The success of Captain America: Civil War will certainly help determine the direction of future films based on these characters.
Once the characters are assembled and the lines are drawn, the battle that ensues is intense and the cost is as high as the stakes. What the two Avengers teams don’t know is that the catalyst for their Civil War was manufactured for that very purpose. They don’t know what they don’t know because they never tell each other what each of them does know. As a result, they fight each other as the enemy instead of realizing that they have a common enemy who is manipulating events behind the scenes.
And that makes the title of the movie quite apropos. The similarities between this movie and the American “Civil War” are telling. As tempers flair and better judgment is set aside, absolute war becomes the result when — if cooler heads had prevailed — everything could have been worked out. Instead, a behind-the-scenes plan to “bring down an empire” causes those who could and should have stood together for a greater good to fight each other at great cost and no gain.

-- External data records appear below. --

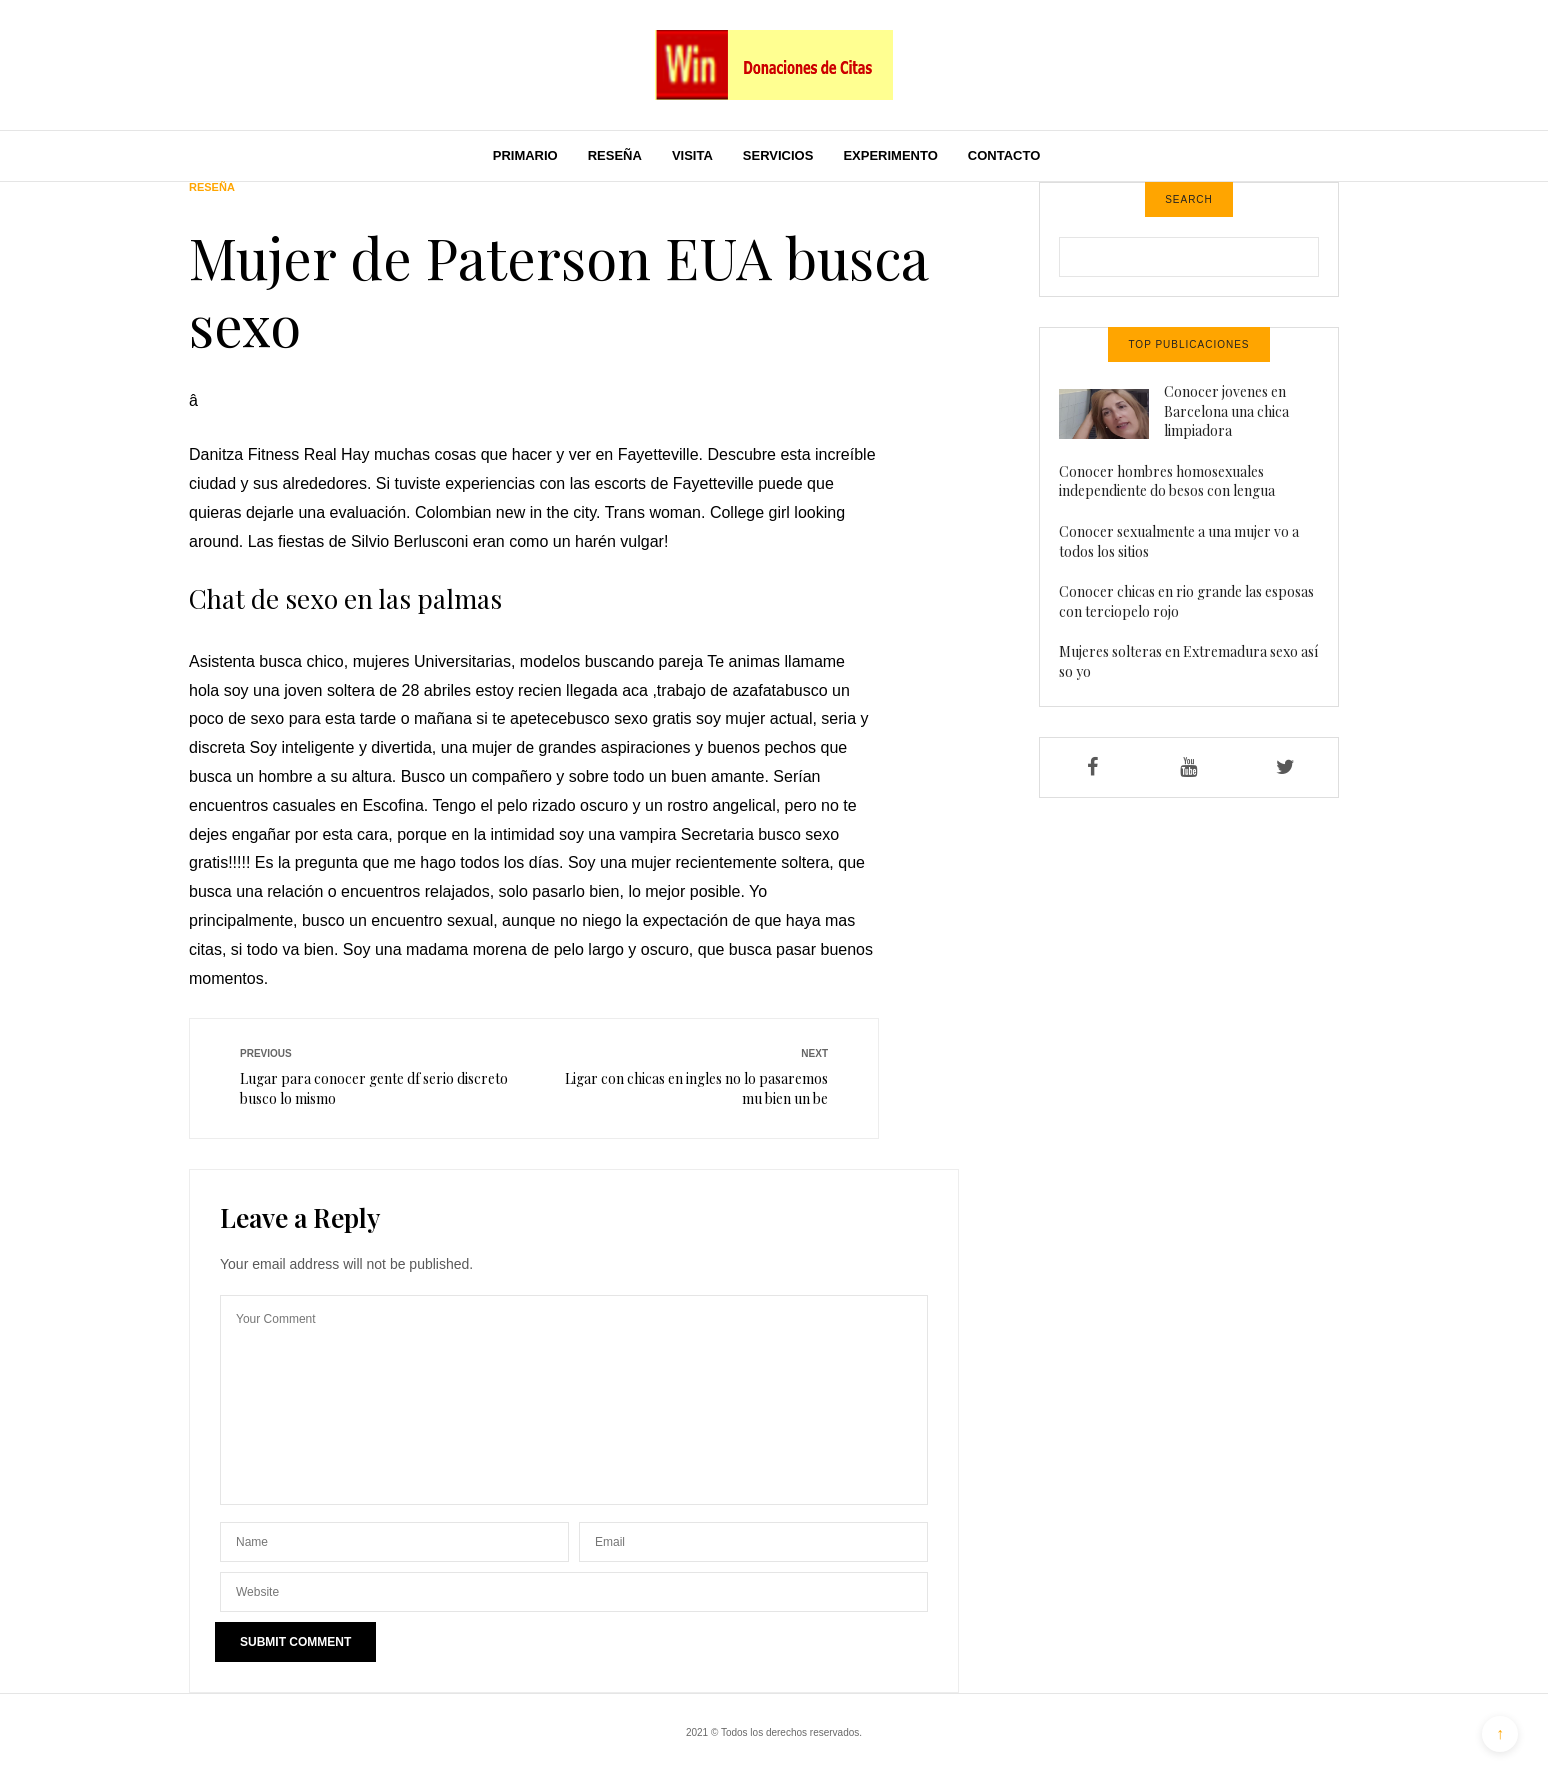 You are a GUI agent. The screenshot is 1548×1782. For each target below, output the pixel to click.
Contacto (1004, 155)
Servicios (778, 155)
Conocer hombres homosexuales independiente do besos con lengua (1167, 481)
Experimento (890, 155)
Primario (525, 155)
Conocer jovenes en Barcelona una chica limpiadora (1226, 411)
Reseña (615, 155)
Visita (692, 155) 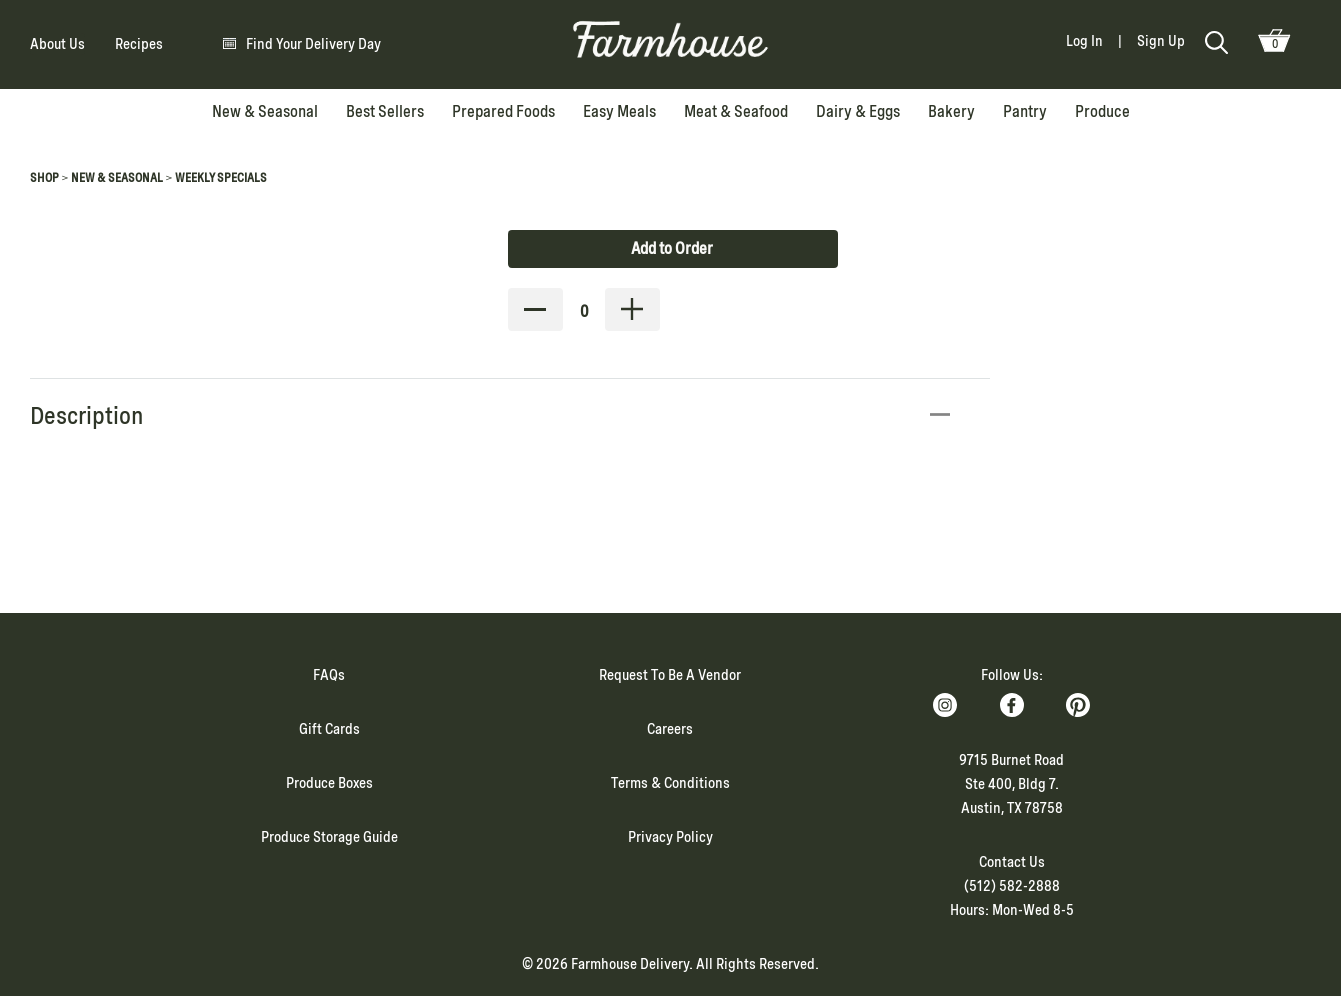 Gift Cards (329, 729)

America’s “Civil War” could have come seven decades before it did if the Constitutional Convention of 1787 had acted as rashly as both the North and the South did in the 1860s. Instead, the delegates at the convention sat down and talked. They compromised. They found workable — if imperfect — solutions. If that spirit had prevailed in the 1860s, America would never have had a “Civil War.”
The real-world post-9/11 and historical elements of Captain America: Civil War, combined with solid script-writing, acting, directing, and production, make it a film worth seeing and discussing.